**Directions:**
Using the material below, print a verbatim copy of every line from the one containing "Insights From Asia" through the one containing "are available when", inclusive, and omit the pictures.

•••

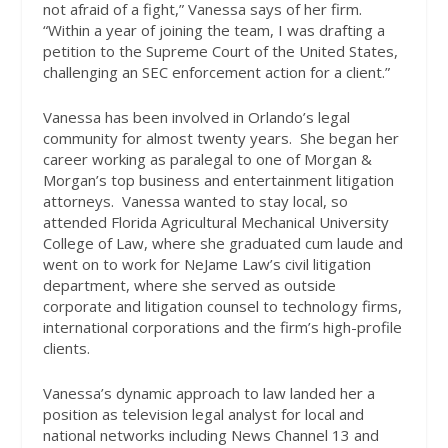
not afraid of a fight,” Vanessa says of her firm.
“Within a year of joining the team, I was drafting a
petition to the Supreme Court of the United States,
challenging an SEC enforcement action for a client.”
Vanessa has been involved in Orlando’s legal
community for almost twenty years.
She began her
career working as paralegal to one of Morgan &
Morgan’s top business and entertainment litigation
attorneys.
Vanessa wanted to stay local, so
attended Florida Agricultural Mechanical University
College of Law, where she graduated cum laude and
went on to work for NeJame Law’s civil litigation
department, where she served as outside
corporate and litigation counsel to technology firms,
international corporations and the firm’s high-profile
clients.
Vanessa’s dynamic approach to law landed her a
position as television legal analyst for local and
national networks including News Channel 13 and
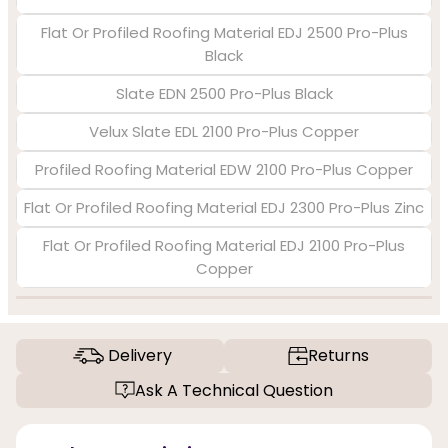
Flat Or Profiled Roofing Material EDJ 2500 Pro-Plus
Black
Slate EDN 2500 Pro-Plus Black
Velux Slate EDL 2100 Pro-Plus Copper
Profiled Roofing Material EDW 2100 Pro-Plus Copper
Flat Or Profiled Roofing Material EDJ 2300 Pro-Plus Zinc
Flat Or Profiled Roofing Material EDJ 2100 Pro-Plus
Copper
Delivery
Returns
Ask A Technical Question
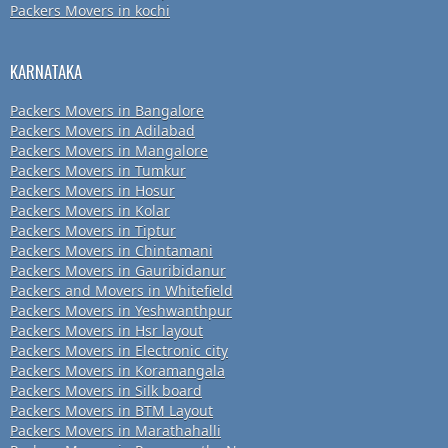
Packers Movers in kochi
KARNATAKA
Packers Movers in Bangalore
Packers Movers in Adilabad
Packers Movers in Mangalore
Packers Movers in Tumkur
Packers Movers in Hosur
Packers Movers in Kolar
Packers Movers in Tiptur
Packers Movers in Chintamani
Packers Movers in Gauribidanur
Packers and Movers in Whitefield
Packers Movers in Yeshwanthpur
Packers Movers in Hsr layout
Packers Movers in Electronic city
Packers Movers in Koramangala
Packers Movers in Silk board
Packers Movers in BTM Layout
Packers Movers in Marathahalli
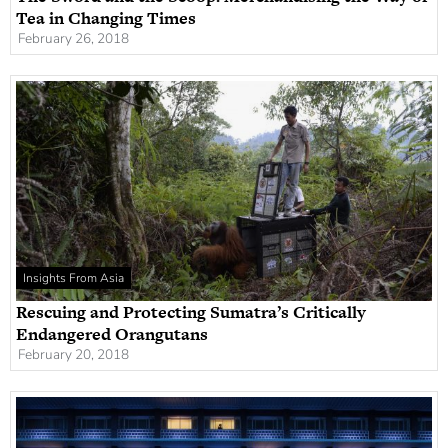
Tea in Changing Times
February 26, 2018
Insights From Asia
Rescuing and Protecting Sumatra’s Critically
Endangered Orangutans
February 20, 2018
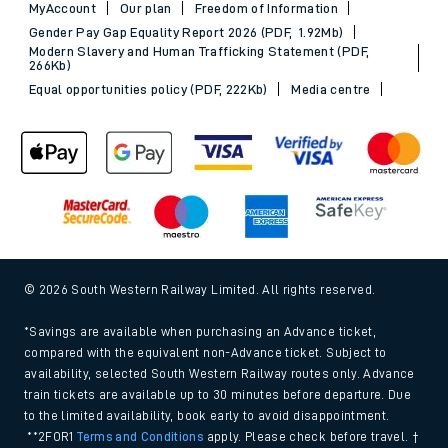
MyAccount
Our plan
Freedom of Information
Gender Pay Gap Equality Report 2026 (PDF, 1.92Mb)
Modern Slavery and Human Trafficking Statement (PDF,
266Kb)
Equal opportunities policy (PDF, 222Kb)
Media centre
© 2026 South Western Railway Limited. All rights reserved.
*Savings are available when purchasing an Advance ticket,
compared with the equivalent non-Advance ticket. Subject to
availability, selected South Western Railway routes only. Advance
train tickets are available up to 30 minutes before departure. Due
to the limited availability, book early to avoid disappointment.
**2FOR1
Terms and Conditions
apply. Please check before travel. †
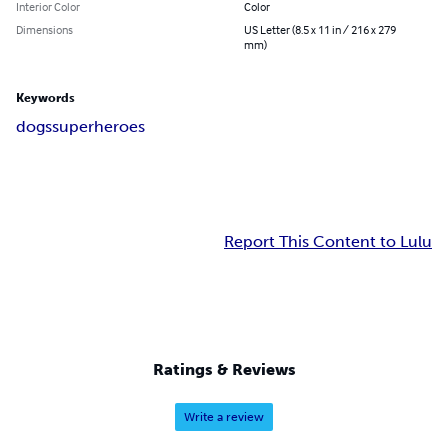
Interior Color
Color
Dimensions
US Letter (8.5 x 11 in / 216 x 279
mm)
Keywords
dogs
superheroes
Report This Content to Lulu
Ratings & Reviews
Write a review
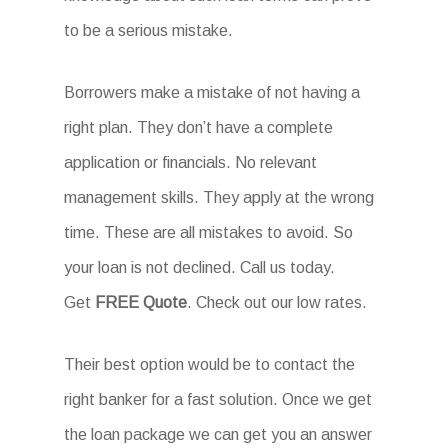
to be a serious mistake.
Borrowers make a mistake of not having a
right plan. They don’t have a complete
application or financials. No relevant
management skills. They apply at the wrong
time. These are all mistakes to avoid. So
your loan is not declined. Call us today.
Get
FREE Quote
. Check out our low rates.
Their best option would be to contact the
right banker for a fast solution. Once we get
the loan package we can get you an answer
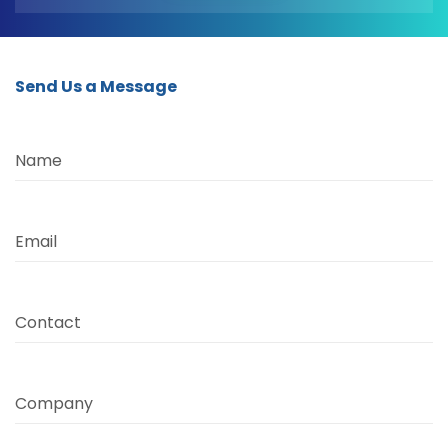
Send Us a Message
Name
Email
Contact
Company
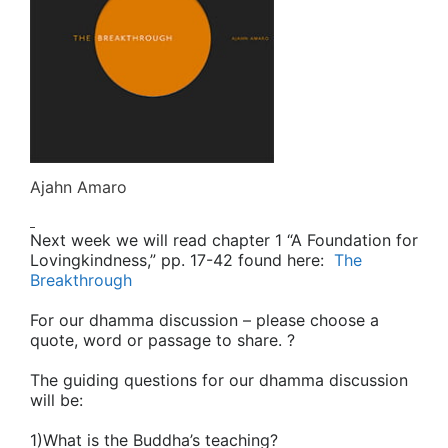
Ajahn Amaro
Next week
we will read chapter 1 “A Foundation for
Lovingkindness,” pp. 17-42 found here:
The
Breakthrough
For our dhamma discussion
– please choose a
quote, word or passage to share. ?
The guiding questions for our dhamma discussion
will be:
1)What is the Buddha’s teaching?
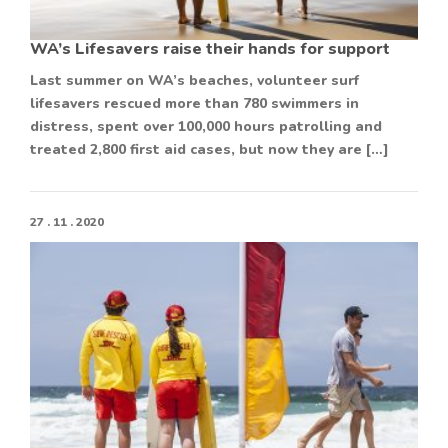
WA’s Lifesavers raise their hands for support
Last summer on WA’s beaches, volunteer surf
lifesavers rescued more than 780 swimmers in
distress, spent over 100,000 hours patrolling and
treated 2,800 first aid cases, but now they are […]
27 . 11 . 2020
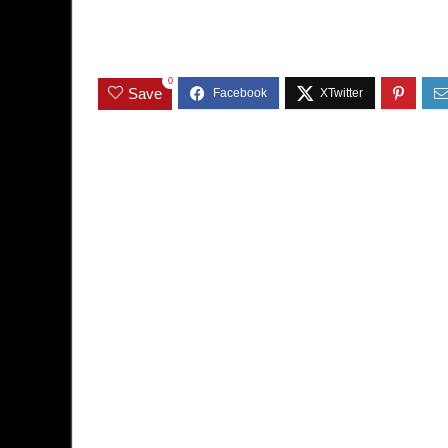
0
Save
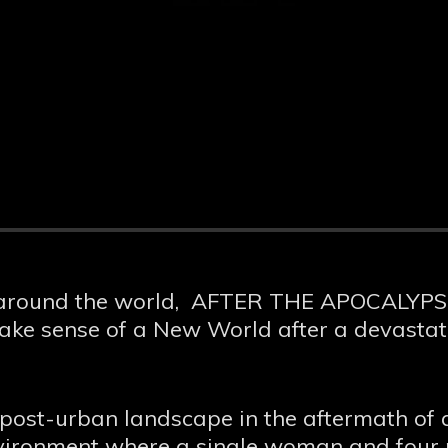
s around the world, AFTER THE APOCALYPSE i
 make sense of a New World after a devasta
, post-urban landscape in the aftermath of a
environment where a single woman and fou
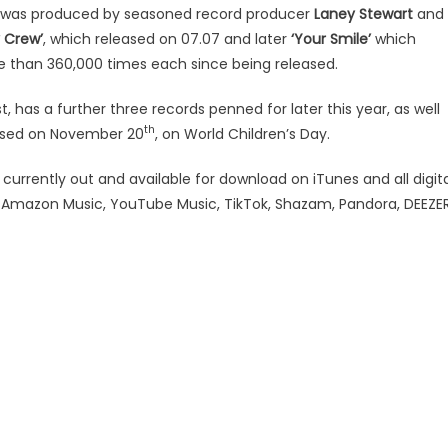
was produced by seasoned record producer
Laney Stewart
and 
 Crew’
, which released on 07.07 and later
‘Your Smile’
which
than 360,000 times each since being released.
, has a further three records penned for later this year, as well
th
eased on November 20
, on World Children’s Day.
urrently out and available for download on iTunes and all digita
y, Amazon Music, YouTube Music, TikTok, Shazam, Pandora, DEEZE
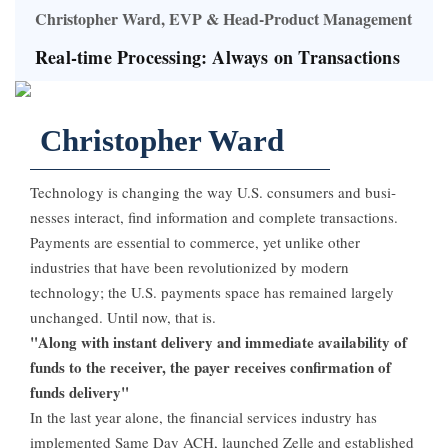
Christopher Ward, EVP & Head-Product Management
Real-time Processing: Always on Transactions
Christopher Ward
Technology is changing the way U.S. consumers and busi­
nesses interact, find informa­tion and complete transac­tions.
Payments are essential to commerce, yet unlike other
industries that have been revolutionized by modern
technology; the U.S. payments space has remained largely
unchanged. Until now, that is.
"Along with instant delivery and immediate availability of
funds to the receiver, the payer receives confirmation of
funds delivery"
In the last year alone, the financial services industry has
implemented Same Day ACH, launched Zelle and established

•••

**Exercise output:**
Insights From Asia
Rescuing and Protecting Sumatra’s Critically
Endangered Orangutans
February 20, 2018
MyAccount
Our plan
Freedom of Information
Gender Pay Gap Equality Report 2026 (PDF, 1.92Mb)
Modern Slavery and Human Trafficking Statement (PDF,
266Kb)
Equal opportunities policy (PDF, 222Kb)
Media centre
© 2026 South Western Railway Limited. All rights reserved.
*Savings are available when purchasing an Advance ticket,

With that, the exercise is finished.